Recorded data
==*==

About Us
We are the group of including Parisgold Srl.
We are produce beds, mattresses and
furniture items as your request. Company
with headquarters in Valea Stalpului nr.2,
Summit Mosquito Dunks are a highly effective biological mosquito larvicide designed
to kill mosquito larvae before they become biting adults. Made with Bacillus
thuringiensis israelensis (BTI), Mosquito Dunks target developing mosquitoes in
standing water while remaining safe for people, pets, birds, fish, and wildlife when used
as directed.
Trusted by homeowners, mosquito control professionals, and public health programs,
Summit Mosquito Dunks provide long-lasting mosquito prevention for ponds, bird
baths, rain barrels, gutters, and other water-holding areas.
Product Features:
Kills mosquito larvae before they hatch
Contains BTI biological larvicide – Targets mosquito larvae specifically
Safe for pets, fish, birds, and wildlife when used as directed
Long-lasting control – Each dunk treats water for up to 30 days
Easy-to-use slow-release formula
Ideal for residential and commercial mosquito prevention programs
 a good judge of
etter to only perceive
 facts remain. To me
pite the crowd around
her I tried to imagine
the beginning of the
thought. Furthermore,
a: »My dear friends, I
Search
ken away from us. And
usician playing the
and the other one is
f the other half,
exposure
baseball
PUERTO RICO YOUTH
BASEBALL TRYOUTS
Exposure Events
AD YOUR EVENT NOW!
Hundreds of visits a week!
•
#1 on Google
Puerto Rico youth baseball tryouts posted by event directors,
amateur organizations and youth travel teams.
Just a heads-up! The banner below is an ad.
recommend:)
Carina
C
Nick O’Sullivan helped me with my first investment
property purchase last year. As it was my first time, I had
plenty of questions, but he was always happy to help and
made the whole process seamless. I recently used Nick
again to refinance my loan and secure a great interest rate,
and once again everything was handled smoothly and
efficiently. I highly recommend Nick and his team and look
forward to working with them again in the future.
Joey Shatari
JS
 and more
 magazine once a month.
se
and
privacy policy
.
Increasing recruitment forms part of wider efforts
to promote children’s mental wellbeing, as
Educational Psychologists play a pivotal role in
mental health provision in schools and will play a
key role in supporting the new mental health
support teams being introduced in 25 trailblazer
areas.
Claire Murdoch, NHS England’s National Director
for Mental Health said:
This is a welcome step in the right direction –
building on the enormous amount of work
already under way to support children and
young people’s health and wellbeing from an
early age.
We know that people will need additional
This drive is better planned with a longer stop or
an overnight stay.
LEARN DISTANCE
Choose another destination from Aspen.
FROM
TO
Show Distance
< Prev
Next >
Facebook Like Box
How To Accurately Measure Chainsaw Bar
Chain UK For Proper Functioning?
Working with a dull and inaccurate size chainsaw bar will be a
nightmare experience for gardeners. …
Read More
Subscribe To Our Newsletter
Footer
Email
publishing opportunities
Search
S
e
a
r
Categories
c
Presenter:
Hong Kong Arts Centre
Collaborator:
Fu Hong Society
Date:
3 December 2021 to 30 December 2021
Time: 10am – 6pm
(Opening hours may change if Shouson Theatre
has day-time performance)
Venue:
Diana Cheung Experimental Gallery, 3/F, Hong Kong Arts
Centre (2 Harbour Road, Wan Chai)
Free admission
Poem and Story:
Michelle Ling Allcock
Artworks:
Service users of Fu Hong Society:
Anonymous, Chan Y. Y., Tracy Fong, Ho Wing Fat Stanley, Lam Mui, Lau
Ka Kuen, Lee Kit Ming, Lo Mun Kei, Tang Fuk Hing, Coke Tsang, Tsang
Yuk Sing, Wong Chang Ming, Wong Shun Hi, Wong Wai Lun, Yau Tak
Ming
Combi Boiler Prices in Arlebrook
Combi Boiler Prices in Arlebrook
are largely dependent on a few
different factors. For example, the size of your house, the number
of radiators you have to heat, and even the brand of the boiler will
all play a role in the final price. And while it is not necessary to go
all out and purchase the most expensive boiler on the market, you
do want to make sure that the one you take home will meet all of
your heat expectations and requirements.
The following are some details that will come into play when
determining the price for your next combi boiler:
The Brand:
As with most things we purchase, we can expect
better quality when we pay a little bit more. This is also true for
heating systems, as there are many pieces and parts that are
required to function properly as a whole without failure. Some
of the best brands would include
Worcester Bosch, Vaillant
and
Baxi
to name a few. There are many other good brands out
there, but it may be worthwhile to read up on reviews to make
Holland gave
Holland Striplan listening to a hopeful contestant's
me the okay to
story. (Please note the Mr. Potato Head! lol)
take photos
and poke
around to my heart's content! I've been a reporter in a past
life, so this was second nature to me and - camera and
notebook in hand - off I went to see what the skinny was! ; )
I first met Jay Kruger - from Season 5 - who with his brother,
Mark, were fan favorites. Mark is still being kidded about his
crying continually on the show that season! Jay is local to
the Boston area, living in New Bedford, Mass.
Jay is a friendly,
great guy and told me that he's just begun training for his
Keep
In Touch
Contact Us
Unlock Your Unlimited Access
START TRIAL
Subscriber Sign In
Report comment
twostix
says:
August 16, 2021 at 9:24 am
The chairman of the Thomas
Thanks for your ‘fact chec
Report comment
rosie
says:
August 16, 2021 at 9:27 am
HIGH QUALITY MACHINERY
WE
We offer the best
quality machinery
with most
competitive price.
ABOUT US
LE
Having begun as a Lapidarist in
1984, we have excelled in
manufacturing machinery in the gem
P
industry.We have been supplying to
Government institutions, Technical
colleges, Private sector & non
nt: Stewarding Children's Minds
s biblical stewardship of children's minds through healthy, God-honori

==*==

Work to complete
Say how many lines above contain the string "programs". Answer with the number only.

Finished task
2